Python also is a comprehensive programming language, so if you're a software developer you've got a full toolkit including multiprocessing and cloud computing libraries and not just a specialized stats language.

But we also took a look at what exists out there for free educational data science material - there are lots of great resources in R, but I think the python world was a little underrepresented, so we figured we would share our workflows (though I think all of us use a variety of tools when solving data science problems!).

UMichiganAI3 karma

Today has been filled with insightful conversations around data science and python - thanks to all who participated this AMA through posing questions and sharing their thoughts!

If we haven’t gotten to your question yet we apologize and will try to circle back on it soon. For those interested in learning more about our work, check out our Applied Data Science with Python Specialization on Coursera: https://www.coursera.org/specializations/data-science-python

UMichiganAI3 karma

Chris here: Python is certainly one of the top data science languages, along with R. There are many other tools of course, SPSS, SAS, STATA, etc. Python is particularly nice because of the large toolkit support (nltk, networkx, scikit-learn, pandas, matplotlib) for data science workflows.

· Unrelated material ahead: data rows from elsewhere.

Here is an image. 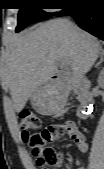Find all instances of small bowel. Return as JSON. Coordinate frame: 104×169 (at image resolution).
Wrapping results in <instances>:
<instances>
[{"label": "small bowel", "mask_w": 104, "mask_h": 169, "mask_svg": "<svg viewBox=\"0 0 104 169\" xmlns=\"http://www.w3.org/2000/svg\"><path fill=\"white\" fill-rule=\"evenodd\" d=\"M65 127L66 134H68L72 140L75 142L77 149L80 152L88 151V143L85 135L78 129L76 123L74 121H65L62 123ZM63 161V156L62 160ZM78 169H86L85 167H80Z\"/></svg>", "instance_id": "c3829d8e"}]
</instances>
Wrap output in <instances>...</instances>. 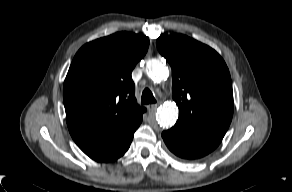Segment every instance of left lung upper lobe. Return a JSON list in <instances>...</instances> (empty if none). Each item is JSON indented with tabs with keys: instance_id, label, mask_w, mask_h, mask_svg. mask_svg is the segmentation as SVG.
Returning <instances> with one entry per match:
<instances>
[{
	"instance_id": "1",
	"label": "left lung upper lobe",
	"mask_w": 292,
	"mask_h": 192,
	"mask_svg": "<svg viewBox=\"0 0 292 192\" xmlns=\"http://www.w3.org/2000/svg\"><path fill=\"white\" fill-rule=\"evenodd\" d=\"M157 48L172 68L179 108L174 128L222 140L233 115L231 77L222 57L182 34L159 37Z\"/></svg>"
}]
</instances>
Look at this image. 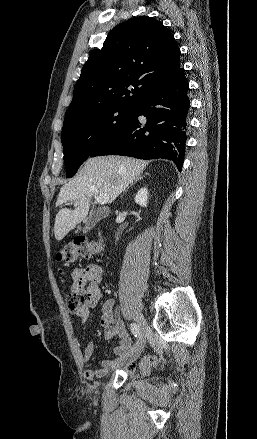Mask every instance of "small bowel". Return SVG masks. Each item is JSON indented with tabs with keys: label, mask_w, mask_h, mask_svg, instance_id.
Returning <instances> with one entry per match:
<instances>
[{
	"label": "small bowel",
	"mask_w": 257,
	"mask_h": 439,
	"mask_svg": "<svg viewBox=\"0 0 257 439\" xmlns=\"http://www.w3.org/2000/svg\"><path fill=\"white\" fill-rule=\"evenodd\" d=\"M71 291L81 292L85 296L84 308L77 313L82 323H86L89 318V310L96 308L101 299L102 292L99 284L102 278L100 268L87 266L86 268H76L70 274ZM115 302L113 299L106 300L101 309L100 323L104 329L106 339L117 336L118 343L113 346L112 352L119 356L118 359L132 349L133 341L122 321H120L114 311ZM94 354V344L88 343L83 349V360L88 364ZM117 359V360H118ZM102 360L100 368L87 367L84 370V377L87 380H95L104 377L112 368L116 367V361Z\"/></svg>",
	"instance_id": "small-bowel-1"
}]
</instances>
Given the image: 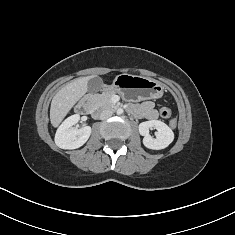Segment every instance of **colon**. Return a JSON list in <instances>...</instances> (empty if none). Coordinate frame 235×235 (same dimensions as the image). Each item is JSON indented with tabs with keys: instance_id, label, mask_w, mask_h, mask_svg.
<instances>
[{
	"instance_id": "colon-1",
	"label": "colon",
	"mask_w": 235,
	"mask_h": 235,
	"mask_svg": "<svg viewBox=\"0 0 235 235\" xmlns=\"http://www.w3.org/2000/svg\"><path fill=\"white\" fill-rule=\"evenodd\" d=\"M160 115L161 117L163 118H170L171 115H172V109L168 106H163L161 109H160ZM170 126L172 128H175L176 127V121L172 120L170 122Z\"/></svg>"
}]
</instances>
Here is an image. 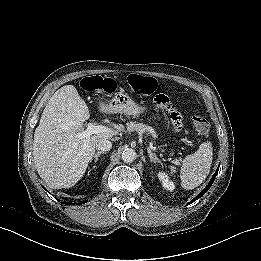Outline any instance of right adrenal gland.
<instances>
[{
  "label": "right adrenal gland",
  "instance_id": "right-adrenal-gland-1",
  "mask_svg": "<svg viewBox=\"0 0 261 261\" xmlns=\"http://www.w3.org/2000/svg\"><path fill=\"white\" fill-rule=\"evenodd\" d=\"M101 154H104V152L103 151H98L97 153H95V155L93 157L95 162L98 160V158L101 156Z\"/></svg>",
  "mask_w": 261,
  "mask_h": 261
}]
</instances>
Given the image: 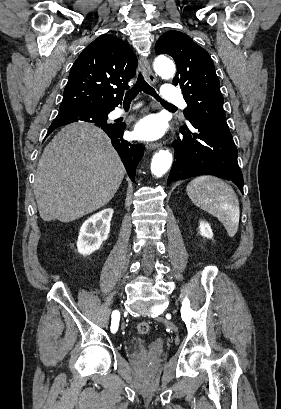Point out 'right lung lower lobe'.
Here are the masks:
<instances>
[{"instance_id":"obj_1","label":"right lung lower lobe","mask_w":281,"mask_h":409,"mask_svg":"<svg viewBox=\"0 0 281 409\" xmlns=\"http://www.w3.org/2000/svg\"><path fill=\"white\" fill-rule=\"evenodd\" d=\"M111 111L112 110L103 109H60L58 117L89 118L95 120L93 123L102 128L110 137L112 145L119 153L127 173L133 181L135 178L136 166L143 156V147L140 144L132 145L123 140V132L126 128L124 123H107V115ZM52 131L49 130V133Z\"/></svg>"}]
</instances>
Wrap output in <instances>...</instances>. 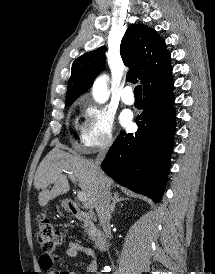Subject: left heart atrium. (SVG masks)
<instances>
[{
  "label": "left heart atrium",
  "mask_w": 215,
  "mask_h": 274,
  "mask_svg": "<svg viewBox=\"0 0 215 274\" xmlns=\"http://www.w3.org/2000/svg\"><path fill=\"white\" fill-rule=\"evenodd\" d=\"M131 117L128 113H125L121 116V123L124 126H127L130 123Z\"/></svg>",
  "instance_id": "left-heart-atrium-1"
}]
</instances>
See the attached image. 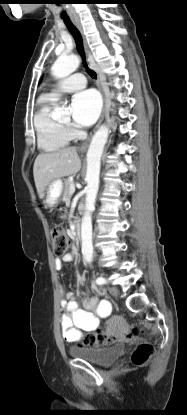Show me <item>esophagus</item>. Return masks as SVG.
<instances>
[{"label": "esophagus", "instance_id": "34e87169", "mask_svg": "<svg viewBox=\"0 0 187 415\" xmlns=\"http://www.w3.org/2000/svg\"><path fill=\"white\" fill-rule=\"evenodd\" d=\"M73 22H74L75 26L77 27V29L79 30V32L82 36L85 53H86L87 58H89L90 50H89V47H88V44H87L86 37H85L84 32H83L82 25H81V23L78 19H74ZM97 74H98L99 80L102 81V74L99 71H97ZM100 90H101L102 95H103L104 105H103V109H102L100 119H99V121H98V123H97L94 130H96L99 127V125L102 123V121L104 119L105 112H106V106H107V96H106V92H105V87L101 85ZM89 141H90V139H88L84 143H82V145L80 146V149L81 150H86L87 147H88Z\"/></svg>", "mask_w": 187, "mask_h": 415}]
</instances>
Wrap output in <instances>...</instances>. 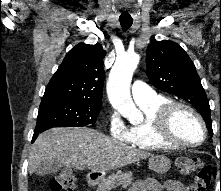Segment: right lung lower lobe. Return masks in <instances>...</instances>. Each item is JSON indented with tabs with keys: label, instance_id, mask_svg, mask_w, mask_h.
Wrapping results in <instances>:
<instances>
[{
	"label": "right lung lower lobe",
	"instance_id": "obj_1",
	"mask_svg": "<svg viewBox=\"0 0 221 191\" xmlns=\"http://www.w3.org/2000/svg\"><path fill=\"white\" fill-rule=\"evenodd\" d=\"M49 129V126H46L40 130H35V133L33 135V138H32V142L37 138L38 134L42 133L43 131Z\"/></svg>",
	"mask_w": 221,
	"mask_h": 191
}]
</instances>
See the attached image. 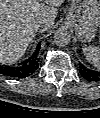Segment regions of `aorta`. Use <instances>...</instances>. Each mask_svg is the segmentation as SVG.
<instances>
[{"label": "aorta", "instance_id": "762f6f07", "mask_svg": "<svg viewBox=\"0 0 100 118\" xmlns=\"http://www.w3.org/2000/svg\"><path fill=\"white\" fill-rule=\"evenodd\" d=\"M71 41V35L66 29H59L55 32L54 42L58 46H66Z\"/></svg>", "mask_w": 100, "mask_h": 118}]
</instances>
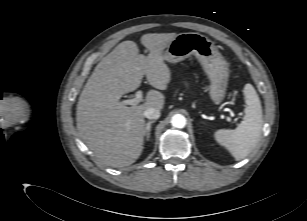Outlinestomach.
<instances>
[{
	"mask_svg": "<svg viewBox=\"0 0 307 221\" xmlns=\"http://www.w3.org/2000/svg\"><path fill=\"white\" fill-rule=\"evenodd\" d=\"M191 55L196 56L210 80L211 100L220 104L226 96L229 67L210 39L195 32L180 33L168 43L162 53L164 61L169 63H178Z\"/></svg>",
	"mask_w": 307,
	"mask_h": 221,
	"instance_id": "0dacf381",
	"label": "stomach"
}]
</instances>
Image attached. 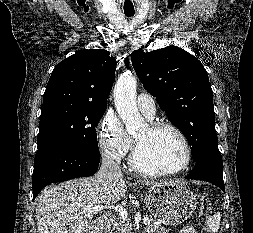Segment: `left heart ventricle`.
<instances>
[{
  "label": "left heart ventricle",
  "mask_w": 253,
  "mask_h": 233,
  "mask_svg": "<svg viewBox=\"0 0 253 233\" xmlns=\"http://www.w3.org/2000/svg\"><path fill=\"white\" fill-rule=\"evenodd\" d=\"M135 139L139 144L140 163L149 170H171L184 159V148L179 138L169 130L153 132L147 126Z\"/></svg>",
  "instance_id": "obj_1"
}]
</instances>
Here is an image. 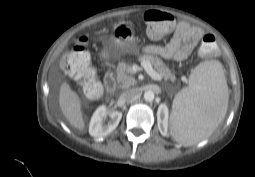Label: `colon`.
<instances>
[{
	"label": "colon",
	"instance_id": "obj_1",
	"mask_svg": "<svg viewBox=\"0 0 255 177\" xmlns=\"http://www.w3.org/2000/svg\"><path fill=\"white\" fill-rule=\"evenodd\" d=\"M147 33L152 39H159L168 33L175 25V18L167 12L149 10L144 15ZM87 38H80L74 47L62 58L63 72L75 78L86 96L96 98L101 93V85L97 79L95 68L87 48ZM217 50L215 36L206 35L202 39L199 51L202 55H212Z\"/></svg>",
	"mask_w": 255,
	"mask_h": 177
}]
</instances>
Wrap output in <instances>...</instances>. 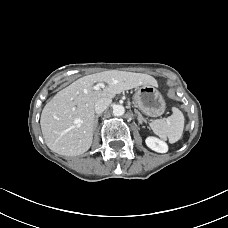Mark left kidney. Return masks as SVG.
Instances as JSON below:
<instances>
[{
    "instance_id": "obj_1",
    "label": "left kidney",
    "mask_w": 228,
    "mask_h": 228,
    "mask_svg": "<svg viewBox=\"0 0 228 228\" xmlns=\"http://www.w3.org/2000/svg\"><path fill=\"white\" fill-rule=\"evenodd\" d=\"M145 142L149 148L158 153H165L168 150L167 145L155 137H148Z\"/></svg>"
}]
</instances>
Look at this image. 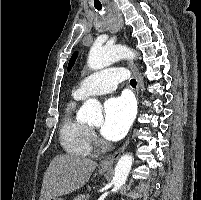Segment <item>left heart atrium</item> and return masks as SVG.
I'll list each match as a JSON object with an SVG mask.
<instances>
[{
  "instance_id": "obj_1",
  "label": "left heart atrium",
  "mask_w": 201,
  "mask_h": 200,
  "mask_svg": "<svg viewBox=\"0 0 201 200\" xmlns=\"http://www.w3.org/2000/svg\"><path fill=\"white\" fill-rule=\"evenodd\" d=\"M132 103L126 97L109 99L104 106L101 134L108 140L118 141L128 132L133 121Z\"/></svg>"
}]
</instances>
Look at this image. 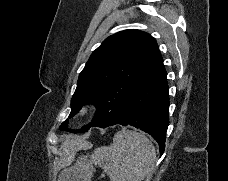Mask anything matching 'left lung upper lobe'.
<instances>
[{"mask_svg": "<svg viewBox=\"0 0 228 181\" xmlns=\"http://www.w3.org/2000/svg\"><path fill=\"white\" fill-rule=\"evenodd\" d=\"M161 58L155 39L146 32L124 30L109 36L90 56L71 100L69 117L90 103L97 107L95 117L81 130H69L68 119L60 129L81 133L94 126L115 124L122 118L138 82Z\"/></svg>", "mask_w": 228, "mask_h": 181, "instance_id": "obj_1", "label": "left lung upper lobe"}]
</instances>
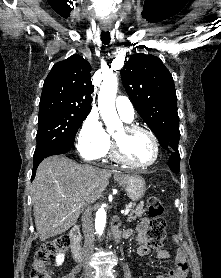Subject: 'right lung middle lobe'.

For publicity we rely on word of mouth, the coursera portal, and of course activities like a reddit ama. For supplementary material I feel that there are plenty of solid data science resources on the web we can link learners out to - kaggle is a great example, where someone might want to take this specialization then get engaged in kaggle competitions to hone their skills.

UMichiganAI2 karma

All here: We are very interested in this demographic, and talked about how to support these learners at some length in course planning. This course is more introductory, so it depends on the kind of job you are seeking, and what other background (current employment, previous academic background, etc.) you might have. For instance, if you're a programmer who is looking to shift positions away from (say) front end development to business intelligence, we hope this specialization is for you. That's of course just one example of a job seeker!

We also hope to support students who are thinking of going into graduate school, and want some solid skills to put on their application process.

And, while we don't have an omnibus capstone, instead each of the courses ends in a larger project assignment. My experience in talking with learners who had done data science MOOCs was, even if they paid for the specialization, they tended not to do the separate capstone project. So we wanted to try larger projects on a per course basis to see if this would help create a compelling portfolio for learners!

In the end, I think the best bet for a job seeker is to differentiate themselves by applying their skills to a novel project that is wholly their own!

UMichiganAI2 karma

Chris here: R is great, and a number of us use it regularly in our research work. It depends what you're doing in R as far as replacing it with python. R's got amazing stats libraries, and you can pretty much be guaranteed that when a new approach comes out, especially if it's a statistical approach, there will be an R library for it. I think that as data scientists there's a need to be a bit of a polyglot. At the University of Michigan students in the School of Information learn both R and Python depending upon the course.

I'll be teaching some data vis in the second of the five courses, looking at matplotlib and maybe seaborn and bokeh. The focus will be on charting and graphing, not really moving into 3D vis or highly interactive visualizations. Covering things like heatmaps, scatterplots, violin plots, etc. As well as some theory - tufte and cairo references will abound! This is still under development, so feel free to influence our path!